Want to find out where you are? Check an atlas. Want to figure out how your state ended up on the map in the first place and avoided becoming, say, Franklin, Acadia, or West Kansas? Head to the bookstore and crack open these two entertaining books.
"How the States Got Their Shapes," by Mark Stein
Check a map of the United States and you'll find a whole bunch of weird-looking states.
Some are simple rectangles, like Wyoming and Colorado. That makes sense. But what about the panhandles in Oklahoma and Florida? (Maybe a cartographer was feeling a bit peckish.) The weird little notches in Missouri and Connecticut? And the itty-bitty stretch of Maryland between Pennsylvania and West Virginia?
And don't even get us started about Michigan's Upper Peninsula. Shouldn't a state be all in one piece?
Good questions, and you'll find good answers in 2008's "How the States Got Their Shapes."
The author explains the borders of every state and finds that they're not always the product of common sense. Many owe their existence to blood-boiling land disputes, boneheaded surveying errors, and other accidents of history.
By the way, "How the States Got Their Shapes" inspired a nifty History Channel documentary that aired earlier this year. You can buy a copy on DVD or wait for it to air again.

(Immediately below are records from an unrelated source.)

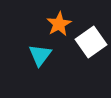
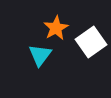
orange star: moved 3 px left, 4 px down
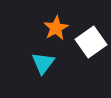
cyan triangle: moved 3 px right, 8 px down
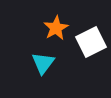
white square: rotated 8 degrees clockwise
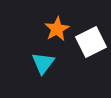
orange star: moved 1 px right, 1 px down
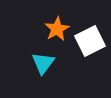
white square: moved 1 px left, 1 px up
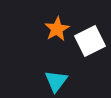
cyan triangle: moved 13 px right, 18 px down
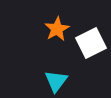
white square: moved 1 px right, 2 px down
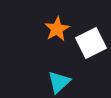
cyan triangle: moved 3 px right, 1 px down; rotated 10 degrees clockwise
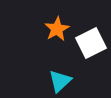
cyan triangle: moved 1 px right, 1 px up
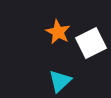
orange star: moved 1 px right, 3 px down; rotated 15 degrees counterclockwise
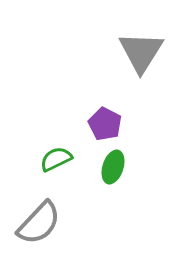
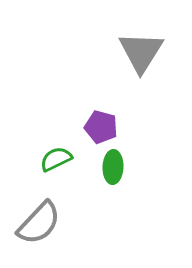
purple pentagon: moved 4 px left, 3 px down; rotated 12 degrees counterclockwise
green ellipse: rotated 16 degrees counterclockwise
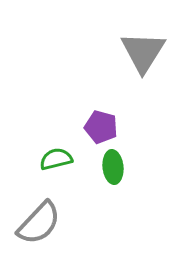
gray triangle: moved 2 px right
green semicircle: rotated 12 degrees clockwise
green ellipse: rotated 8 degrees counterclockwise
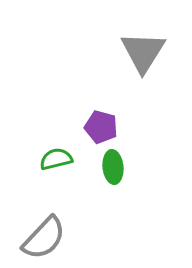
gray semicircle: moved 5 px right, 15 px down
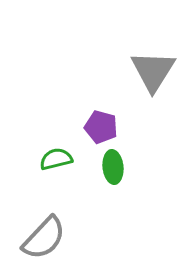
gray triangle: moved 10 px right, 19 px down
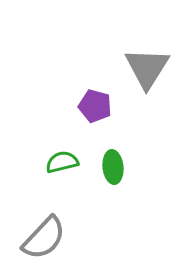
gray triangle: moved 6 px left, 3 px up
purple pentagon: moved 6 px left, 21 px up
green semicircle: moved 6 px right, 3 px down
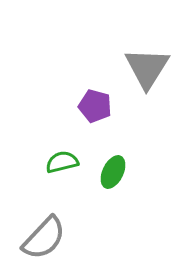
green ellipse: moved 5 px down; rotated 32 degrees clockwise
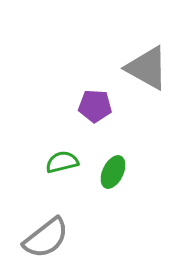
gray triangle: rotated 33 degrees counterclockwise
purple pentagon: rotated 12 degrees counterclockwise
gray semicircle: moved 2 px right; rotated 9 degrees clockwise
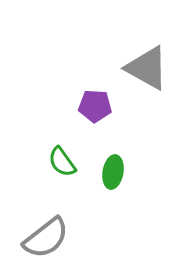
green semicircle: rotated 112 degrees counterclockwise
green ellipse: rotated 16 degrees counterclockwise
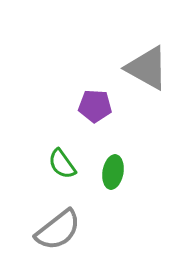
green semicircle: moved 2 px down
gray semicircle: moved 12 px right, 8 px up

"Lost States: True Stories of Texlahoma, Transylvania and Other States That Never Made It," by Michael J. Trinklein
Franklin. West Kansas. Acadia. Montezuma, Navajo, and Deseret. Not to mention Yazoo, Absaroka, and the sadly nonremembered Forgottonia.
If history had unfolded a bit differently, you might be living in one of these wannabe states, some of which had some actual basis in reality. Their stories are told in this amusing and lavishly illustrated 2010 book.

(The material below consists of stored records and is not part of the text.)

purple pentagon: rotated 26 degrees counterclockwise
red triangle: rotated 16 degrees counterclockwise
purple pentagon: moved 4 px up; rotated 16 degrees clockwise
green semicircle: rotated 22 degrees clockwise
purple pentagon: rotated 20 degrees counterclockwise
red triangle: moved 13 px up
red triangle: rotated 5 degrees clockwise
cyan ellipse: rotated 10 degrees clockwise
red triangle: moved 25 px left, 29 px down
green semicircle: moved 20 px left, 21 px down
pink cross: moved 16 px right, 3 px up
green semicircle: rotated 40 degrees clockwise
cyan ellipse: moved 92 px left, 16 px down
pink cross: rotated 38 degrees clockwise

Germans wanted to create a state of their own – Adelsverein – in central Texas. New Mexico and Arizona would have become horizontal states if it wasn't for Northern hatred of Confederate leader Jefferson Davis. And my own fair city, San Diego, was claimed in the 19th century by both the distant Mormons in Salt Lake City and by landowning aristocrats who wanted to break off from that pesky legislature in Sacramento and create a state of their own to be called… Colorado.
There are many more stories in the book, including one about how the area around Wilkes-Barre, Pa., almost became part of a state to be called either Westmoreland or Wyoming. It even had a governor and a military chief named Ethan Allen. Yes, that one.
As the book notes, Allen didn't have anything to do with furniture. Or home decorating for that matter. But he did help found the state of Vermont, which had earlier declared itself to be a country called New Connecticut and which remained independent until 1791, even braving a congressional call for its invasion.
But that's another (state) story.
Randy Dotinga regularly reviews books for the Monitor.